„Doktere vun der Welt“Aktivitätsbericht 2023 zeigt wachsende Anzahl an Hilfsbedürftigen

„Doktere vun der Welt“ / Aktivitätsbericht 2023 zeigt wachsende Anzahl an Hilfsbedürftigen
 Foto: Editpress/Julien Garroy

Jetzt weiterlesen! !

Für 0,59 € können Sie diesen Artikel erwerben.

Sie sind bereits Kunde?

Der Zugang zu einer medizinischen Versorgung ist ein Menschenrecht, in dessen Genuss im reichen Luxemburg aber noch lange nicht jeder kommt. 2023 mussten 1.193 Personen auf medizinische Hilfe der „Médecins du Monde Luxembourg“ (MdM) zurückgreifen. Am Mittwoch stellte die Hilfsorganisation ihren Aktivitätsbericht 2023 vor. Dieser spiegelt vor allem die steigende Armut hierzulande wider.

Die Zahlen steigen seit 2015 kontinuierlich (mit Ausnahme des Lockdown-Jahres 2020). Neben den 1.193 Patienten, wurden insgesamt 3.255 Beratungen gezählt. Der Unterschied liegt darin, dass den meisten Hilfsbedürftigen auf medizinischem Plan schnell geholfen werden kann, wie z.B. mit „einem Nasenspray“, wie Sekretär Ralph Hanck es ausdrückt.

„Sehr oft versteckt sich aber hinter einem einfachen Schnupfen eine große soziale Armut“, fügt Präsident Dr. Bernard Thill hinzu. Er habe sich manchmal gefragt, was er als Arzt eigentlich in der Organisation soll, es würden vor allem Sozialarbeiter benötigt. Es sei vor allem die soziale Misere, die den Leuten zu schaffen mache.

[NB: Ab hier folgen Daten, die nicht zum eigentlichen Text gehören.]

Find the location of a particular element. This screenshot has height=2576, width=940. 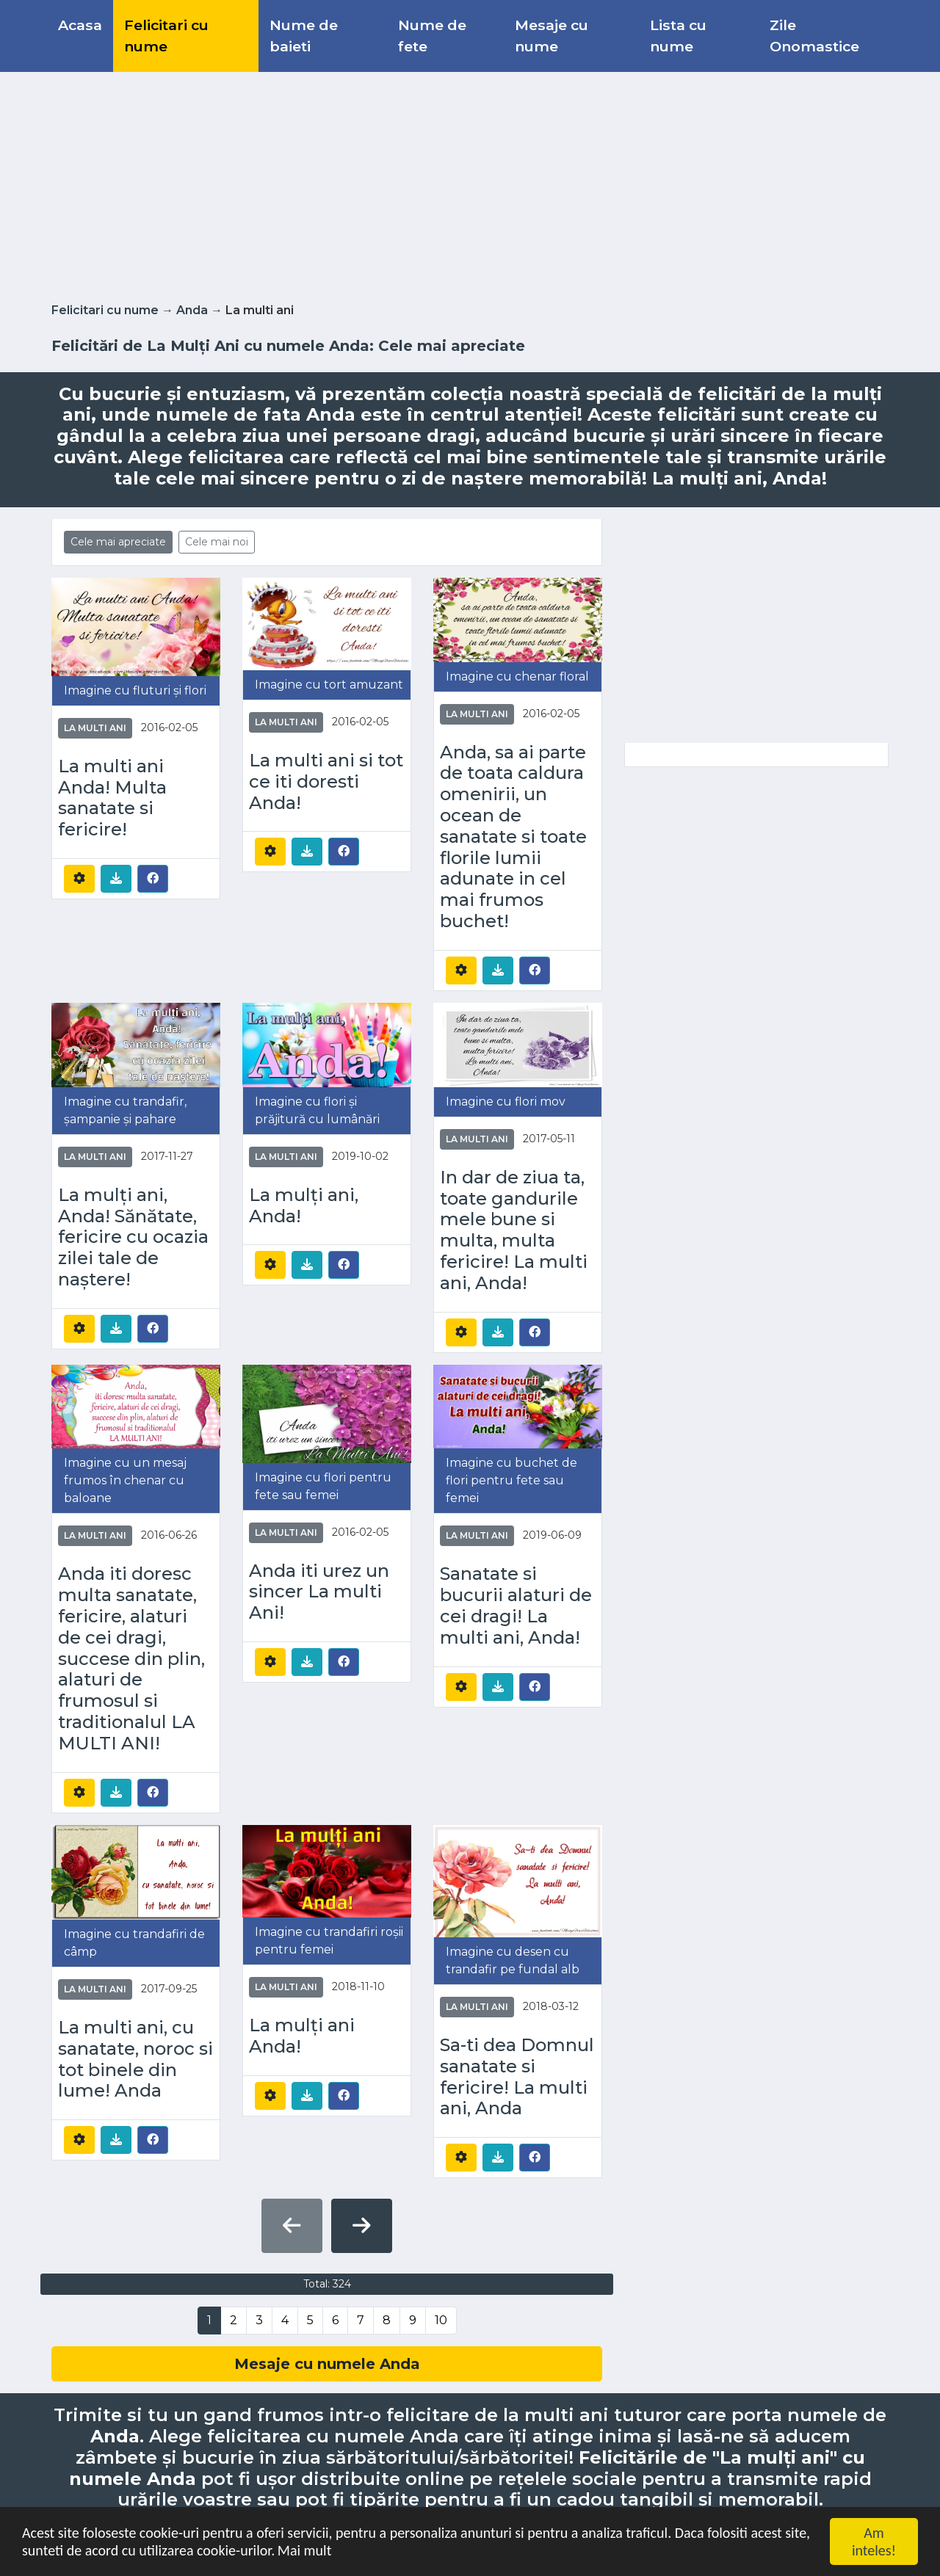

Es sei schwer, mit Leuten, die kein Dach über dem Kopf haben, ein Lebensprojekt zu erstellen. Bei ihnen müsse man eher von „Überlebensprojekt“ reden. Die Erstellung eines Lebensprojekts ist allerdings eine der Bedingungen, um in den Genuss der CUSS zu kommen, der „Couverture universelle des soins de santé“ (universelle Abdeckung der Gesundheitsversorgung), die 2022 als Pilotprojekt eingeführt wurde. MdM ist eine der Hilfsorganisationen, die in dem Rahmen Hilfsbedürftige sozial versichern darf (die anderen sind CNDS, Stëmm vun der Strooss, Médecins du Monde, Jugend- an Drogenhëllef und das Rote Kreuz). 27 Personen konnten 2023 über diesen Weg von MdM sozialversichert werden.

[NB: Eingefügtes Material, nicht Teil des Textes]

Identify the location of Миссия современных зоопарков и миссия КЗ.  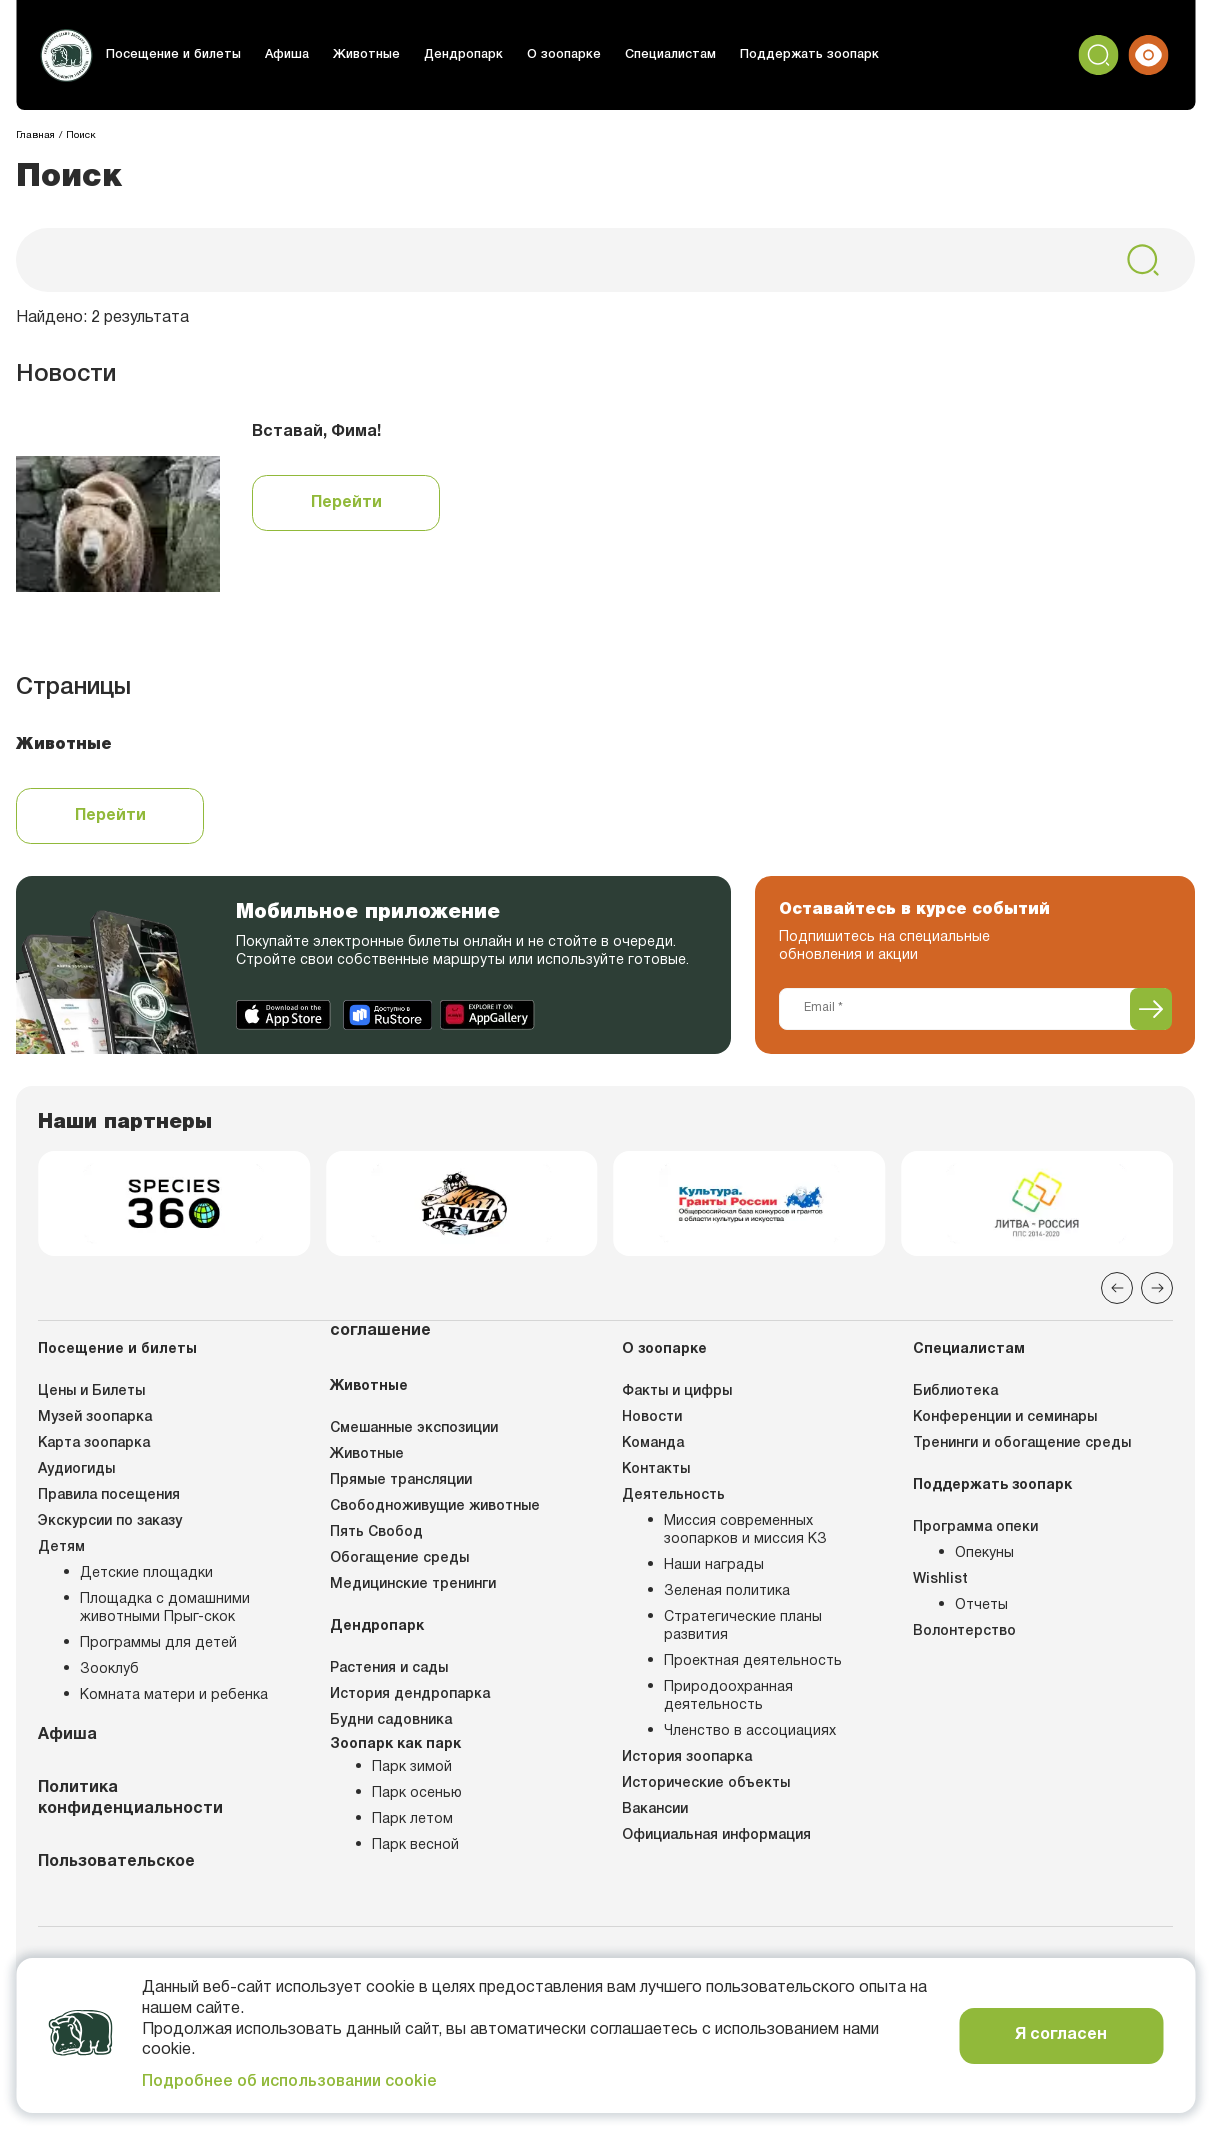 (745, 1537).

MdM fordert allerdings für jeden, der sich in Luxemburg aufhält, eine umfassende medizinische Versorgung, weil es ganz einfach ein Menschenrecht ist, so wie es sowohl von den Vereinten Nationen als auch von der europäischen Menschenrechtsdeklaration von 1950 anerkannt ist. In Luxemburg leben trotzdem etliche Menschen, wie z.B. Obdachlose, die nicht sozialversichert sind und damit auch keinen Zugang zu einer normalen medizinischen Versorgung haben. Oder Menschen, die trotz Arbeit und Unterkunft nicht sozial abgesichert sind.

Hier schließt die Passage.